## [Your assignment]
Lines with "جاده": pull these out of the listing below.

## [Extracted entries]

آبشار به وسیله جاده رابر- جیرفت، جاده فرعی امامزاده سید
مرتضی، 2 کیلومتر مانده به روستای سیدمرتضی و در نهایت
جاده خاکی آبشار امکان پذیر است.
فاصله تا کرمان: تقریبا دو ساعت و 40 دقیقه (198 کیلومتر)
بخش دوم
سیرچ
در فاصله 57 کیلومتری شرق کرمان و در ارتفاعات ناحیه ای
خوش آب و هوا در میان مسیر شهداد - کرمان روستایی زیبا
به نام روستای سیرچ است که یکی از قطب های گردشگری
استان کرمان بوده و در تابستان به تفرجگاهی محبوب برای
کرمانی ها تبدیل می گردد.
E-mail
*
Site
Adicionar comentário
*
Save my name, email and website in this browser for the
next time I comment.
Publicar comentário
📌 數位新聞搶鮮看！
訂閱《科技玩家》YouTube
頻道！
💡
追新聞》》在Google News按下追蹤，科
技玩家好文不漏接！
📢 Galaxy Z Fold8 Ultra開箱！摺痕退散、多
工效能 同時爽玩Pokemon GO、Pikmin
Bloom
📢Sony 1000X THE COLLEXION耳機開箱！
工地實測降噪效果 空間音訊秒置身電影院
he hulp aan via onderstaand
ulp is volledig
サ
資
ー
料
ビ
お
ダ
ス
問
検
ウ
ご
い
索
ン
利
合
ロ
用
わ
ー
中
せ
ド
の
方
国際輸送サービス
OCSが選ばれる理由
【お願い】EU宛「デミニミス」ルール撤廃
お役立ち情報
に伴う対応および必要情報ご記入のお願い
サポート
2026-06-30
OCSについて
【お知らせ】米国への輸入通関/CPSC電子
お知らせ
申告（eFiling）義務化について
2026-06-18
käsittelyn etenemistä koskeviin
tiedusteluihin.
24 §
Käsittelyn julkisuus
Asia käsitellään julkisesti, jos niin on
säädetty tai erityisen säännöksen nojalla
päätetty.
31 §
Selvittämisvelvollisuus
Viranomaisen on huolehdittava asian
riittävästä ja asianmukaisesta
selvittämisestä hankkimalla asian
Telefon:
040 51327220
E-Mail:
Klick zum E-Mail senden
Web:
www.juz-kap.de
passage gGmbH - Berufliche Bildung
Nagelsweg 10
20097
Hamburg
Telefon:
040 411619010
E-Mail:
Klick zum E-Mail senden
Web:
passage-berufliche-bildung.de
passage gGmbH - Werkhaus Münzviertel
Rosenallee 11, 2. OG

## [Finished exercise]
آبشار به وسیله جاده رابر- جیرفت، جاده فرعی امامزاده سید
جاده خاکی آبشار امکان پذیر است.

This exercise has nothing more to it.